Business Communications: Communication Channels - Activity 3-1

1.    Consider the following verbal and non-verbal barriers to communication. Which
barriers are associated with which components of the communication discussed
above? Write your answers in the table below:

Components of
Barriers to communication that may be associated with
each component

Non-verbal Barrier/s
c) Inappropriate emotions
It is generally more effective to depend on logic instead of emotions when
communicating. For example, being overly enthusiastic about what you are
saying can alienate some audiences. Or allowing your emotions to run away with
you (e.g. not reining in your sadness or anger) can embarrass both you and your
audience, or worse, result in a communication breakdown (e.g. excessive anger
can create such an emotionally charged environment that reasonable discussion
is not possible).
d) Distractions
Any environmental or competing element that restricts one’s ability to concentrate
on the communication task hinders effective communication. Such distractions
are called noise. Note that ‘noise’ in communication is not always something
auditory (i.e. heard with the ear); it can be anything distracting such as the room
layout or the way people are dressed or what they are doing (e.g. using their
smartphones while someone is making a presentation).

Verbal Barrier/s
a) Inadequate knowledge or vocabulary
Before you can even begin to think about how you will communicate an idea, you
must have sufficient knowledge about the topic to know what you want to say.
b) Differences in interpretation
Sometimes senders and receivers attribute different meanings to the same word
or attribute the same meaning to different words. When this happens,
miscommunication can occur.
Non-verbal Barrier/s
b) Differences in perception
This may be influenced by people’s differences in orientation, exposure or
experience, knowledge, values, and the like.

Verbal Barrier/s
e) Over abstraction and ambiguity
An abstract word refers to an idea or feeling instead of to a concrete object or
something that can be seen or touched. For example, ‘communication’ is an
abstract word, whereas ‘memorandum’ is a concrete word. Abstract words are
necessary in order to communicate about things you cannot see or touch.
However, communication problems result when you use too many abstract words
or when you use too high a level of abstraction. The higher the level of
abstraction, the more difficult it is for the receiver to visualize exactly what the
sender has in mind.

Verbal Barrier/s
c) Language differences
This includes the nuances of the same language. For instance, the English
language may have different pronunciation, terms, expressions depending on
whose English (e.g. American English, Australian English, British English, Filipino
English, Singaporean English) is used.
d) Inappropriate use of expressions
Examples include slang, jargon, and euphemisms. Slang is a highly informal
expression, often short-lived, that is identified with a specific group of people.
Jargon is the technical terminology used within specialized groups.

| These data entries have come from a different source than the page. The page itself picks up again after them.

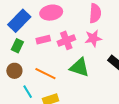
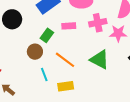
pink cross: (66, 40) -> (98, 23), moved
green rectangle: (17, 46) -> (47, 35), moved

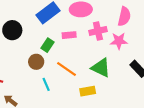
yellow rectangle: (66, 86) -> (88, 91), moved

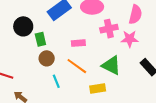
pink rectangle: (69, 35) -> (78, 43), moved
green rectangle: (48, 45) -> (40, 39), moved, turned -48

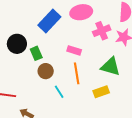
pink rectangle: (78, 43) -> (74, 50), turned 32
orange line: (77, 66) -> (77, 73), turned 55

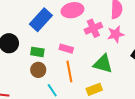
green rectangle: (36, 53) -> (37, 52), moved, turned -56

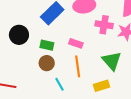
pink cross: (93, 28) -> (104, 25), turned 30
green triangle: (103, 64) -> (112, 61), turned 30

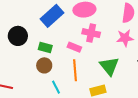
pink cross: (104, 25) -> (91, 33), moved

Euphemisms
are expressions used in place of words that may offend.
Non-verbal Barrier/s
a) Inappropriate or conflicting signals
When we say one thing — for example, that we are pleased to meet someone —
but our actions, posture, or expression suggests a contradictory message, others
will usually believe what we do rather than what we say.

Verbal Barrier/s
f) Polarization
At times, some people act as though every situation is divided into two opposite
and distinct poles, with no allowance for a middle ground. What you say and do
not say might create or lead to polarization. For example, when you congratulate
only one of the three people who took part in making a company presentation,
how would the other two presenters feel, even though you said nothing negative
about their performance?

2. Recall situations when you experiences any or some of these verbal and non-verbal
barriers to communication. As a communicator, what can you do to minimize these
barriers to communication?

I would normally experience ‘Distractions’ during trainings.  As the trainer (communicator) I get easily distracted with my trainees borrowing calculators from one another reasoning out that they failed to bring one (despite the fact that the training is Basis Statistics and the course outline includes descriptive statistics computation).  To avoid or minimize such incidents, I will include the phrase ‘BRING A CALCULATOR’ in every email that I will send to the participants and every memo that I will post in the bulletin boards.